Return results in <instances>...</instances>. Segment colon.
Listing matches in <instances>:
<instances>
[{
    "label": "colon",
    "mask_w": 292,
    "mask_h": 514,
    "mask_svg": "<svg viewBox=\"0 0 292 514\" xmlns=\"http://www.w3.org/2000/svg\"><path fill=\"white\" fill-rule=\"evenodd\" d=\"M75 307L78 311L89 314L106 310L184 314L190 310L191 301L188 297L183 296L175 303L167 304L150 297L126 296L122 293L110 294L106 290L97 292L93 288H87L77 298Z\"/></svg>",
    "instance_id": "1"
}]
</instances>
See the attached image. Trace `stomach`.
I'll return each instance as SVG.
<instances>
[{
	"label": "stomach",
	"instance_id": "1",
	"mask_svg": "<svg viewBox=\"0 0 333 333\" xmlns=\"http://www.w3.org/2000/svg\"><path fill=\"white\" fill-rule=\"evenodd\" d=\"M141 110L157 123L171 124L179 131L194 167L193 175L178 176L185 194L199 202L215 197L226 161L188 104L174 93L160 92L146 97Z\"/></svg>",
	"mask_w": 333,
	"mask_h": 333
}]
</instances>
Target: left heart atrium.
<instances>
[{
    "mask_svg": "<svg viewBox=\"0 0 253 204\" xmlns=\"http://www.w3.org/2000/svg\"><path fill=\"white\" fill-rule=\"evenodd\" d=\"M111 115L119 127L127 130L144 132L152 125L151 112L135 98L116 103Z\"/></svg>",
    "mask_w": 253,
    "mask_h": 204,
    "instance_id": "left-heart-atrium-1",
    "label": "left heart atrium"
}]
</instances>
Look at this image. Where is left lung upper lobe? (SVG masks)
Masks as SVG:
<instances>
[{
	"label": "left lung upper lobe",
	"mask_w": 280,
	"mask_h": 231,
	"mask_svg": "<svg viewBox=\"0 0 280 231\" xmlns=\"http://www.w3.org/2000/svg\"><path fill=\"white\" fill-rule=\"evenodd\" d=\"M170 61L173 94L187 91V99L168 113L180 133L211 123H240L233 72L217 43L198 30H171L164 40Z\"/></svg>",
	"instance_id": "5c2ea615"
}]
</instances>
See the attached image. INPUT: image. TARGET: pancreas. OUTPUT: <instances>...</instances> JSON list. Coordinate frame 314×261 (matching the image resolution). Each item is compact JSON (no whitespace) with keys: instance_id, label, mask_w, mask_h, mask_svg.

###

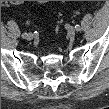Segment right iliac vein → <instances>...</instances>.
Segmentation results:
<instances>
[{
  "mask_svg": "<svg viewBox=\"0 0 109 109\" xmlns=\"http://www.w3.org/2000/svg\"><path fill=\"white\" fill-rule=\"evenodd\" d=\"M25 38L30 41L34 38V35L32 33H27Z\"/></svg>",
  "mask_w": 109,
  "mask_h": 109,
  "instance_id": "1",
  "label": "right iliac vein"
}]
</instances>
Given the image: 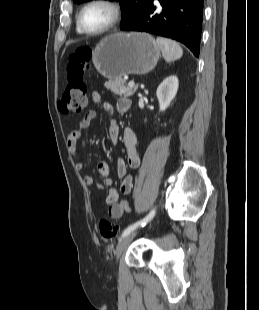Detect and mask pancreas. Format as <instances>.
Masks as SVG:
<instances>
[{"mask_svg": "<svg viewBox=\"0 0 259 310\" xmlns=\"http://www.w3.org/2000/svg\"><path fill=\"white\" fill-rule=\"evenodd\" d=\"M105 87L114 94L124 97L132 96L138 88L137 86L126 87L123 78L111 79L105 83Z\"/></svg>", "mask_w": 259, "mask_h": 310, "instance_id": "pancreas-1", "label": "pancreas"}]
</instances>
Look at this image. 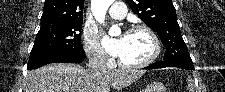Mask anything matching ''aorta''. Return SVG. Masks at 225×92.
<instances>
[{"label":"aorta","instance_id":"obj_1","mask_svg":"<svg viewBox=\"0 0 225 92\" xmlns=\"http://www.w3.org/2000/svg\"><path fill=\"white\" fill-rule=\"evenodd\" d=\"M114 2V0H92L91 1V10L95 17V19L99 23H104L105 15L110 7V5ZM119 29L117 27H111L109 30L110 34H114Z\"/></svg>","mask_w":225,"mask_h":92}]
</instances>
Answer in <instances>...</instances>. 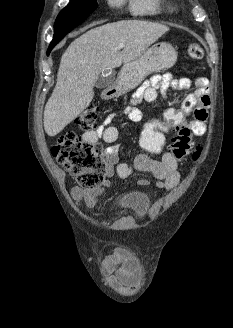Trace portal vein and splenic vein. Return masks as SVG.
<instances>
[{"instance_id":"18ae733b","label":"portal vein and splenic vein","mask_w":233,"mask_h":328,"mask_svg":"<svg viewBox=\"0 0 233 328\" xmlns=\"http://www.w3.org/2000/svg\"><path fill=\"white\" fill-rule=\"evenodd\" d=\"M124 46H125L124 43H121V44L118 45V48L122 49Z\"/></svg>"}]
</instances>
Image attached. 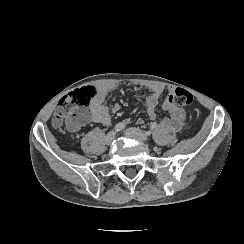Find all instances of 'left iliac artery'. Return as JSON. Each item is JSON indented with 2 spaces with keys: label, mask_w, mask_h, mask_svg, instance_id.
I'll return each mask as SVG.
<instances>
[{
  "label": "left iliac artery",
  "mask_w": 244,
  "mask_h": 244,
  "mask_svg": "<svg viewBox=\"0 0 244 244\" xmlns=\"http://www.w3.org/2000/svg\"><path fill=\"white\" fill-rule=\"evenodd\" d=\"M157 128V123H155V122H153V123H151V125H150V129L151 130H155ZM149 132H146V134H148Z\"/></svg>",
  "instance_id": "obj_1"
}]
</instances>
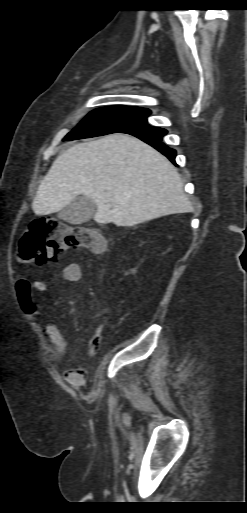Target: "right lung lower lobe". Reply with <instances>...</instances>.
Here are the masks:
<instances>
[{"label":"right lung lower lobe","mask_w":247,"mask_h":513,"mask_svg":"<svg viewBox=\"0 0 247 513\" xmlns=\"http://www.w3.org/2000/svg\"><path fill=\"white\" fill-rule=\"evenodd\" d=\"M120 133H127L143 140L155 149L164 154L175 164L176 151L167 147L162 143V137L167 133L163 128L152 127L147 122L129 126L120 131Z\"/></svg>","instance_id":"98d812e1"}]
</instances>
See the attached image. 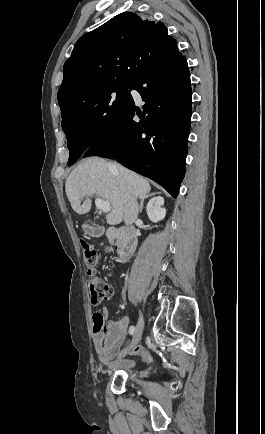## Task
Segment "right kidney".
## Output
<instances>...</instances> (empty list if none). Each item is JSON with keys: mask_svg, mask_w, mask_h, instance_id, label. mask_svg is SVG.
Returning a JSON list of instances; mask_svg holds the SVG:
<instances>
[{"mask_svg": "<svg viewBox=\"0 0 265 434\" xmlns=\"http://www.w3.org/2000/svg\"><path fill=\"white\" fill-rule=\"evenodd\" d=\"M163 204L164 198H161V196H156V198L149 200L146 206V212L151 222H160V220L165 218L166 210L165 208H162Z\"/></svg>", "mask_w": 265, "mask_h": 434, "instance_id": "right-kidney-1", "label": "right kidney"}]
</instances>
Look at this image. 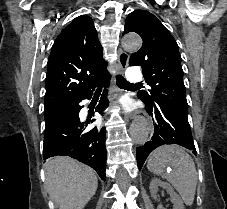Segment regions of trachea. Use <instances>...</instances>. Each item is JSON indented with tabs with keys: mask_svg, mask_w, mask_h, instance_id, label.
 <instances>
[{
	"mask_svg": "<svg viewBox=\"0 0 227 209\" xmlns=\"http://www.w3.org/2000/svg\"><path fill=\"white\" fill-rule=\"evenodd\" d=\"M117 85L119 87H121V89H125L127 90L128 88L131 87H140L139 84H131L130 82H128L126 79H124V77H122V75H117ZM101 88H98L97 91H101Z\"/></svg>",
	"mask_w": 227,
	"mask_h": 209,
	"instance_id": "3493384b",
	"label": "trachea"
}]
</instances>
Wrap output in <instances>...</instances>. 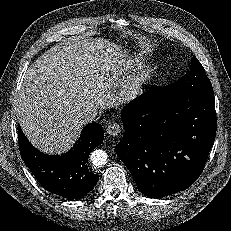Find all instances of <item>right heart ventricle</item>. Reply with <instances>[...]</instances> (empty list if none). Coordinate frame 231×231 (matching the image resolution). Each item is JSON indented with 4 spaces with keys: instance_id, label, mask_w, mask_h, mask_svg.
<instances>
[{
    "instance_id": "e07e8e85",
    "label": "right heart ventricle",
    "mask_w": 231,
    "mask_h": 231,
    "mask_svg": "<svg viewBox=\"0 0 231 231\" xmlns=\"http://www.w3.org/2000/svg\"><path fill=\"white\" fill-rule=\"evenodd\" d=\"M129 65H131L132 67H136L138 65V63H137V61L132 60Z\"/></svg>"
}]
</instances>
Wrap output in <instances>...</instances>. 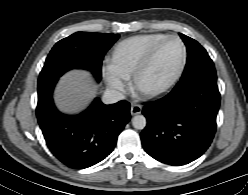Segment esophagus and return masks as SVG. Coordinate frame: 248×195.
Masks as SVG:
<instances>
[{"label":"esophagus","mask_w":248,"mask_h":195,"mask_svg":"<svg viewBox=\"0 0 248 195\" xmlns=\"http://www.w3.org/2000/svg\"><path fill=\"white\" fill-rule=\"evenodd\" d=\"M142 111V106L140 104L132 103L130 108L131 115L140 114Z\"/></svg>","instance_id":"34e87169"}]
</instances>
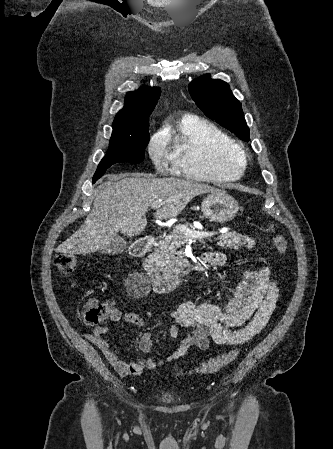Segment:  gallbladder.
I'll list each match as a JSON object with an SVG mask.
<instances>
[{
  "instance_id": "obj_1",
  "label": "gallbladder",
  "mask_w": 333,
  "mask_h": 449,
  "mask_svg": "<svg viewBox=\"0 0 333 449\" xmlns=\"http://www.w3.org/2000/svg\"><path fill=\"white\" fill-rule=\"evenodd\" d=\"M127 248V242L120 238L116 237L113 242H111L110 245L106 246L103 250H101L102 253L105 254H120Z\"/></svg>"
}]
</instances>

###

Look through the entries above and quote exactly the lines from the line with "Look at this image. Where" to the line with "See the attached image. INPUT: image.", counting both of those lines.

Response area -
Look at this image. Where is left lung upper lobe? (SVG masks)
Masks as SVG:
<instances>
[{
	"label": "left lung upper lobe",
	"mask_w": 280,
	"mask_h": 231,
	"mask_svg": "<svg viewBox=\"0 0 280 231\" xmlns=\"http://www.w3.org/2000/svg\"><path fill=\"white\" fill-rule=\"evenodd\" d=\"M170 61L173 94L187 91V99L168 113L180 133L211 123H240L233 72L217 43L198 30H171L164 40Z\"/></svg>",
	"instance_id": "5c2ea615"
}]
</instances>
See the attached image. INPUT: image. TARGET: pancreas. OUTPUT: <instances>...</instances> JSON list. Coordinate frame 314×261 (matching the image resolution). Each item is compact JSON (no whitespace) with keys: instance_id, label, mask_w, mask_h, mask_svg.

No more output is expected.